Each Saturday morning, I do a poll on Twitter (it will always be Twitter to me), as I have for the last five years, asking what the next 100 points in the S&P will be. Most weeks, some folks, who for some reason think I also need their commentary, not just their click of up or down, chime in with their comments.

However, this weekend, minutes after I posted the poll (the poll goes up the exact same hours each week: 7 am to 1 pm EST), one of the news services tweeted out that the Chinese delegation had left the trade talks in Switzerland. The replies to my poll felt like folks were screaming at me, saying, of course it’s DOWN! Even the voting reflected this so-called news, with a mere 35% looking for the next 100 points to be up rather than down.

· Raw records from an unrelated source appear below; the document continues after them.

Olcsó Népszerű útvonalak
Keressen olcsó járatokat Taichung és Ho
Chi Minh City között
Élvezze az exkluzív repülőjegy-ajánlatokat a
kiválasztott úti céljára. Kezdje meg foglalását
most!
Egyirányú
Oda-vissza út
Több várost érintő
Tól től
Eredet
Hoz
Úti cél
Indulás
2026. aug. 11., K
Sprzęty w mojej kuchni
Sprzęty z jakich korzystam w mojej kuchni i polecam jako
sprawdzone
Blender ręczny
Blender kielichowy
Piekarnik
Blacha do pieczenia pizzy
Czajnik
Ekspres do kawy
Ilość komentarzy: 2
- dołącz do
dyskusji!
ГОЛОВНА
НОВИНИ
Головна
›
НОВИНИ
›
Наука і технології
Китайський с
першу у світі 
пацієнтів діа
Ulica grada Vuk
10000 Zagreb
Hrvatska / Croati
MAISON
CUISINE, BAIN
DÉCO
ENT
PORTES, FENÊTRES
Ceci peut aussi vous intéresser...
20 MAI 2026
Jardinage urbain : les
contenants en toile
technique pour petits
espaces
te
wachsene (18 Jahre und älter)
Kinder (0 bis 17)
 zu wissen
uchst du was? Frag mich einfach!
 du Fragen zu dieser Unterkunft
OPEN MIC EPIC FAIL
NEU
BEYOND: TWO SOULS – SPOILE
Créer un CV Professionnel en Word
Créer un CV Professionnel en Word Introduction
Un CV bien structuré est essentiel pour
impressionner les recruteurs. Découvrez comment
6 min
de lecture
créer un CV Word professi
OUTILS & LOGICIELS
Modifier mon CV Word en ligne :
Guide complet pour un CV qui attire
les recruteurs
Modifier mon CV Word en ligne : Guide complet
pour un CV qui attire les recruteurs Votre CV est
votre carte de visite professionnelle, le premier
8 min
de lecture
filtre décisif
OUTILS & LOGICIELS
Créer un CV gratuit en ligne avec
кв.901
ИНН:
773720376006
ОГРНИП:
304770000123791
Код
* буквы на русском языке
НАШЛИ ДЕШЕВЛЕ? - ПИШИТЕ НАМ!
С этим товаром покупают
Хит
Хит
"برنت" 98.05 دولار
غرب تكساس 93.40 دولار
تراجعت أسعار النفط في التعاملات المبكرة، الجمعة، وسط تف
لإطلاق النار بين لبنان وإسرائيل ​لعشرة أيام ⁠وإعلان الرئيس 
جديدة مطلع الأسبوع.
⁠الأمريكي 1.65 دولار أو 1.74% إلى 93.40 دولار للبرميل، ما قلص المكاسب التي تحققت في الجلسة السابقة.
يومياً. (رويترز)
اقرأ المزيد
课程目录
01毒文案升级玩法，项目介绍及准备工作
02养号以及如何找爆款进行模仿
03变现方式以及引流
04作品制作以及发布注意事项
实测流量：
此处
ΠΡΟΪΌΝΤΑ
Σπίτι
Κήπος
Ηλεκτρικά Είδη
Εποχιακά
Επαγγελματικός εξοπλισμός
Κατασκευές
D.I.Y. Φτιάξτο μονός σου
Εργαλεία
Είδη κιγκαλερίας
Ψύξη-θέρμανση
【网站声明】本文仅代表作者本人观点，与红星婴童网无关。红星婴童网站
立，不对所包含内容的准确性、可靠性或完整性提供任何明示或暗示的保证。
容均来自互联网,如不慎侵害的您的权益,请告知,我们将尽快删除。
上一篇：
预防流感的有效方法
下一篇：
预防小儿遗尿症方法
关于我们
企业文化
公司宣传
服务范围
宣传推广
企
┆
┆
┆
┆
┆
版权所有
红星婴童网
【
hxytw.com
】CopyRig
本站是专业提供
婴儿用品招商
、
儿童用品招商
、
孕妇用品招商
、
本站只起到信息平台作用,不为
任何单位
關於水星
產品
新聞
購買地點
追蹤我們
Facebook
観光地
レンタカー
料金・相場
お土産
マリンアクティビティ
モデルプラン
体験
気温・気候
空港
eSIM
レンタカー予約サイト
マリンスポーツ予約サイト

Folks sent me screenshots of the betting markets, showing the S&P already down over a hundred points. I was practically bombarded with this.

An hour or so later, the news services tweeted out that the two delegations were back at the table, having taken a lunch break. While I did not get bombarded with commentary after that as I did earlier in the morning, I did see a marked shift in the voting as we ended with 47% looking for up while 53% were down. Curiously, it was the same exact polling we had the prior weekend.

This experience is exactly why reacting to the news is not helpful in my view. It is why I choose to focus on the indicators. However, one thing did come to mind from this experience: the market is still highly emotional right now, and there is no way we can say it is complacent. I would characterize it as hopeful.

There is an old expression in the market: buy at the sound of cannons, sell at the sound of trumpets. Some of you may recognize the latter part of the expression as ‘sell the news’.

I have noted that I think we are currently in a chop-fest (last week surely looked like one as most indexes and stocks marked time). I have also noted that I think after we work this short-term overbought condition off, I think we should have another rally attempt. That is typically when we see if the indicators are rolling over or not.

We have already seen the Nasdaq Hi-Lo Indicator roll over, but not the NYSE. We have already seen the options players place their bets as the ten-day moving average of the put/call ratio has sunk under .85. And last week, we witnessed a false breakout in the Utes.

There are signs that once we get to an intermediate-term overbought condition (the week before Memorial Day), we will see less hopefulness and more complacency. Maybe we’ll even see a ‘sell the news’ event. But, I will focus on the indicators and not the narrative. Narratives just mess with your head.